Task material
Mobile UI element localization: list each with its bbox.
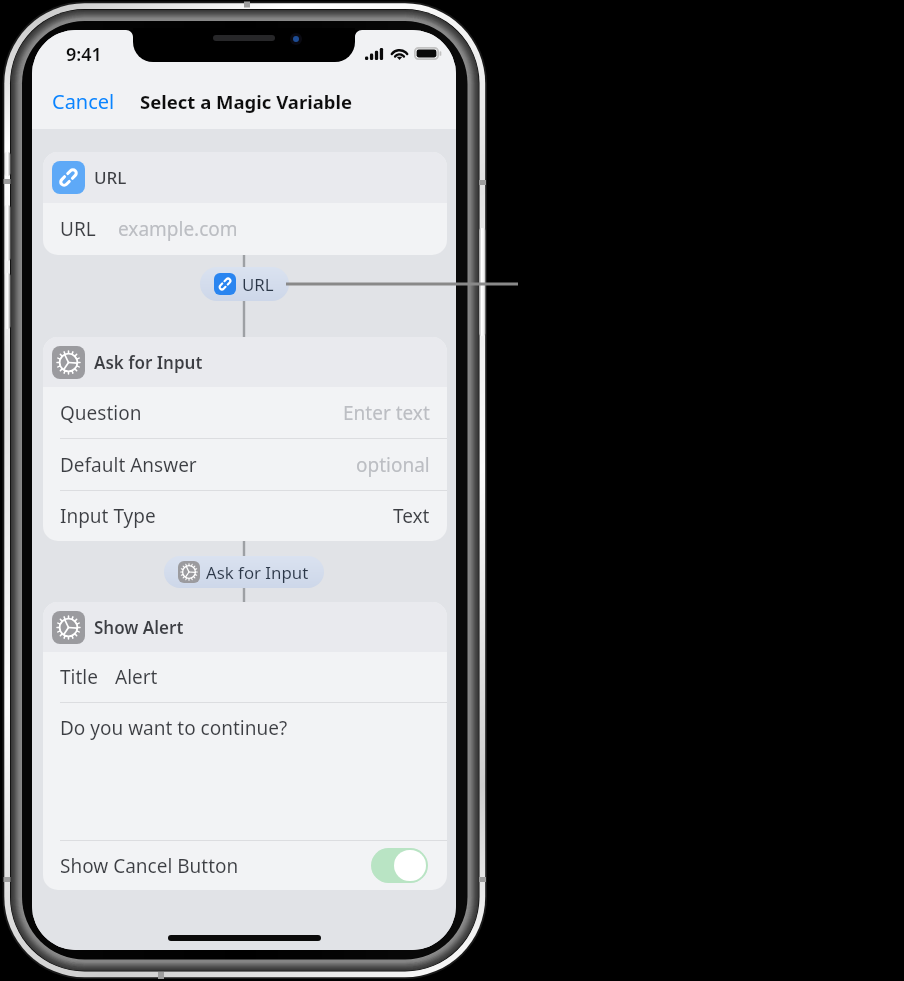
staticText: Question (60, 400, 142, 426)
staticText: example.com (118, 216, 238, 242)
staticText: Cancel (52, 88, 115, 115)
staticText: Do you want to continue? (60, 715, 288, 741)
staticText: optional (356, 452, 430, 478)
button[interactable]: Title (43, 652, 447, 702)
staticText: Show Alert (94, 616, 184, 639)
staticText: Default Answer (60, 452, 197, 478)
button[interactable]: Show Alert (43, 602, 447, 652)
button[interactable]: URL (200, 267, 289, 301)
staticText: Ask for Input (94, 351, 203, 374)
staticText: Show Cancel Button (60, 853, 239, 879)
staticText: Select a Magic Variable (140, 89, 353, 114)
button[interactable]: Default Answer (43, 439, 447, 490)
staticText: Alert (115, 664, 158, 690)
staticText: Text (393, 503, 430, 529)
button[interactable]: Ask for Input (164, 556, 324, 588)
button[interactable]: Ask for Input (43, 337, 447, 387)
button[interactable]: Question (43, 387, 447, 438)
staticText: 9:41 (66, 42, 102, 67)
button[interactable]: Do you want to continue? (43, 703, 447, 840)
staticText: URL (60, 216, 96, 242)
button[interactable]: Cancel (32, 80, 129, 123)
staticText: Enter text (343, 400, 430, 426)
staticText: Input Type (60, 503, 156, 529)
button[interactable]: URL (43, 152, 447, 203)
button[interactable]: Input Type (43, 491, 447, 541)
staticText: Title (60, 664, 98, 690)
button[interactable]: URL (43, 203, 447, 255)
staticText: URL (242, 273, 274, 296)
staticText: Ask for Input (206, 561, 309, 584)
button[interactable]: Show Cancel Button (43, 841, 447, 890)
staticText: URL (94, 166, 127, 189)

What is expected
With the images removed, write out all of the material above exactly.

Response to this exercise
Mobile UI element localization: list each with its bbox.
staticText: Question (60, 400, 142, 426)
staticText: example.com (118, 216, 238, 242)
staticText: Cancel (52, 88, 115, 115)
staticText: Do you want to continue? (60, 715, 288, 741)
staticText: optional (356, 452, 430, 478)
button[interactable]: Title (43, 652, 447, 702)
staticText: Show Alert (94, 616, 184, 639)
staticText: Default Answer (60, 452, 197, 478)
button[interactable]: Show Alert (43, 602, 447, 652)
button[interactable]: URL (200, 267, 289, 301)
staticText: Ask for Input (94, 351, 203, 374)
staticText: Show Cancel Button (60, 853, 239, 879)
staticText: Select a Magic Variable (140, 89, 353, 114)
button[interactable]: Default Answer (43, 439, 447, 490)
staticText: Alert (115, 664, 158, 690)
staticText: Text (393, 503, 430, 529)
button[interactable]: Ask for Input (164, 556, 324, 588)
button[interactable]: Ask for Input (43, 337, 447, 387)
button[interactable]: Question (43, 387, 447, 438)
staticText: 9:41 (66, 42, 102, 67)
button[interactable]: Do you want to continue? (43, 703, 447, 840)
staticText: URL (60, 216, 96, 242)
button[interactable]: Cancel (32, 80, 129, 123)
staticText: Enter text (343, 400, 430, 426)
staticText: Input Type (60, 503, 156, 529)
button[interactable]: URL (43, 152, 447, 203)
button[interactable]: Input Type (43, 491, 447, 541)
staticText: Title (60, 664, 98, 690)
button[interactable]: URL (43, 203, 447, 255)
staticText: URL (242, 273, 274, 296)
staticText: Ask for Input (206, 561, 309, 584)
button[interactable]: Show Cancel Button (43, 841, 447, 890)
staticText: URL (94, 166, 127, 189)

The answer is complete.